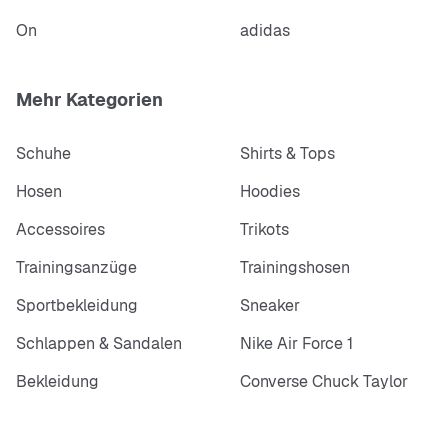
On
adidas
Mehr Kategorien
Schuhe
Shirts & Tops
Hosen
Hoodies
Accessoires
Trikots
Trainingsanzüge
Trainingshosen
Sportbekleidung
Sneaker
Schlappen & Sandalen
Nike Air Force 1
Bekleidung
Converse Chuck Taylor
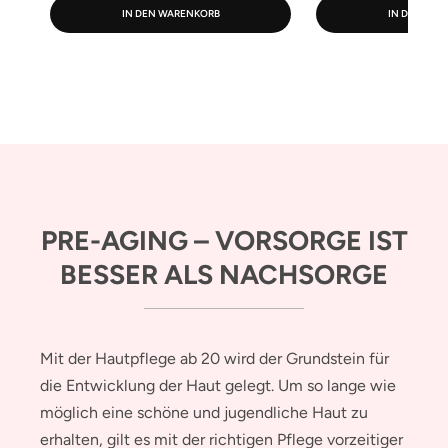
IN DEN WARENKORB
IN DEN WA
PRE-AGING – VORSORGE IST
BESSER ALS NACHSORGE
Mit der Hautpflege ab 20 wird der Grundstein für
die Entwicklung der Haut gelegt. Um so lange wie
möglich eine schöne und jugendliche Haut zu
erhalten, gilt es mit der richtigen Pflege vorzeitiger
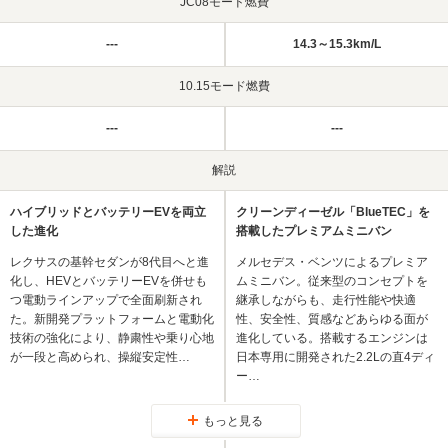
JC08モード燃費
---
14.3～15.3km/L
10.15モード燃費
---
---
解説
ハイブリッドとバッテリーEVを両立
クリーンディーゼル「BlueTEC」を
した進化
搭載したプレミアムミニバン
レクサスの基幹セダンが8代目へと進
メルセデス・ベンツによるプレミア
化し、HEVとバッテリーEVを併せも
ムミニバン。従来型のコンセプトを
つ電動ラインアップで全面刷新され
継承しながらも、走行性能や快適
た。新開発プラットフォームと電動化
性、安全性、質感などあらゆる面が
技術の強化により、静粛性や乗り心地
進化している。搭載するエンジンは
が一段と高められ、操縦安定性…
日本専用に開発された2.2Lの直4ディ
ー…
もっと見る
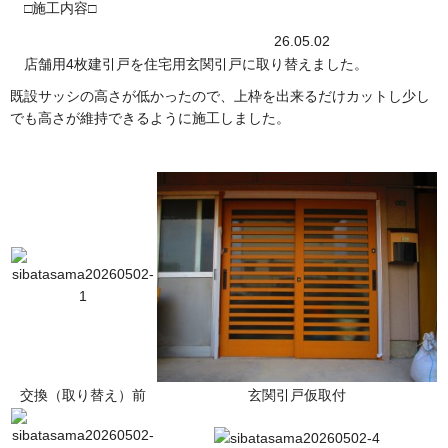
□施工内容□
26.05.02
店舗用4枚建引戸を住宅用玄関引戸に取り替えました。
既設サッシの高さが低かったので、上枠を出来るだけカットし少し
でも高さが維持できるように施工しました。
交換（取り替え）前
玄関引戸仮取付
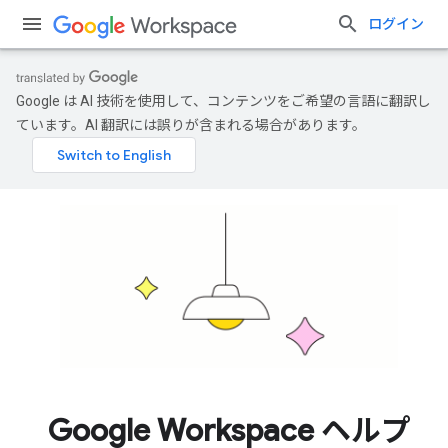
ログイン
Google は AI 技術を使用して、コンテンツをご希望の言語に翻訳し
ています。AI 翻訳には誤りが含まれる場合があります。
Google Workspace ヘルプ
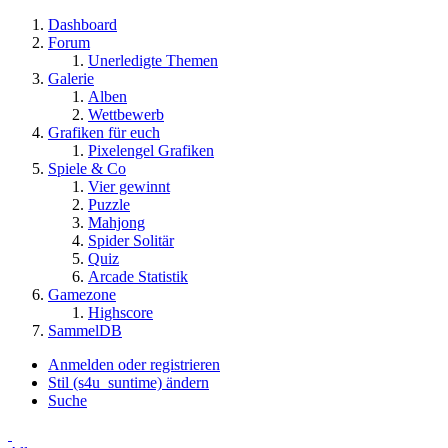
Dashboard
Forum
Unerledigte Themen
Galerie
Alben
Wettbewerb
Grafiken für euch
Pixelengel Grafiken
Spiele & Co
Vier gewinnt
Puzzle
Mahjong
Spider Solitär
Quiz
Arcade Statistik
Gamezone
Highscore
SammelDB
Anmelden oder registrieren
Stil (s4u_suntime) ändern
Suche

-----

*EXERCISE INSTRUCTIONS*
Once the pictures are set aside, repeat the data above exactly.

*WRITTEN SOLUTION*
On
adidas
Mehr Kategorien
Schuhe
Shirts & Tops
Hosen
Hoodies
Accessoires
Trikots
Trainingsanzüge
Trainingshosen
Sportbekleidung
Sneaker
Schlappen & Sandalen
Nike Air Force 1
Bekleidung
Converse Chuck Taylor
IN DEN WARENKORB
IN DEN WA
PRE-AGING – VORSORGE IST
BESSER ALS NACHSORGE
Mit der Hautpflege ab 20 wird der Grundstein für
die Entwicklung der Haut gelegt. Um so lange wie
möglich eine schöne und jugendliche Haut zu
erhalten, gilt es mit der richtigen Pflege vorzeitiger
JC08モード燃費
---
14.3～15.3km/L
10.15モード燃費
---
---
解説
ハイブリッドとバッテリーEVを両立
クリーンディーゼル「BlueTEC」を
した進化
搭載したプレミアムミニバン
レクサスの基幹セダンが8代目へと進
メルセデス・ベンツによるプレミア
化し、HEVとバッテリーEVを併せも
ムミニバン。従来型のコンセプトを
つ電動ラインアップで全面刷新され
継承しながらも、走行性能や快適
た。新開発プラットフォームと電動化
性、安全性、質感などあらゆる面が
技術の強化により、静粛性や乗り心地
進化している。搭載するエンジンは
が一段と高められ、操縦安定性…
日本専用に開発された2.2Lの直4ディ
ー…
もっと見る
□施工内容□
26.05.02
店舗用4枚建引戸を住宅用玄関引戸に取り替えました。
既設サッシの高さが低かったので、上枠を出来るだけカットし少し
でも高さが維持できるように施工しました。
交換（取り替え）前
玄関引戸仮取付
ログイン
Google は AI 技術を使用して、コンテンツをご希望の言語に翻訳し
ています。AI 翻訳には誤りが含まれる場合があります。
Google Workspace ヘルプ
Dashboard
Forum
Unerledigte Themen
Galerie
Alben
Wettbewerb
Grafiken für euch
Pixelengel Grafiken
Spiele & Co
Vier gewinnt
Puzzle
Mahjong
Spider Solitär
Quiz
Arcade Statistik
Gamezone
Highscore
SammelDB
Anmelden oder registrieren
Stil (s4u_suntime) ändern
Suche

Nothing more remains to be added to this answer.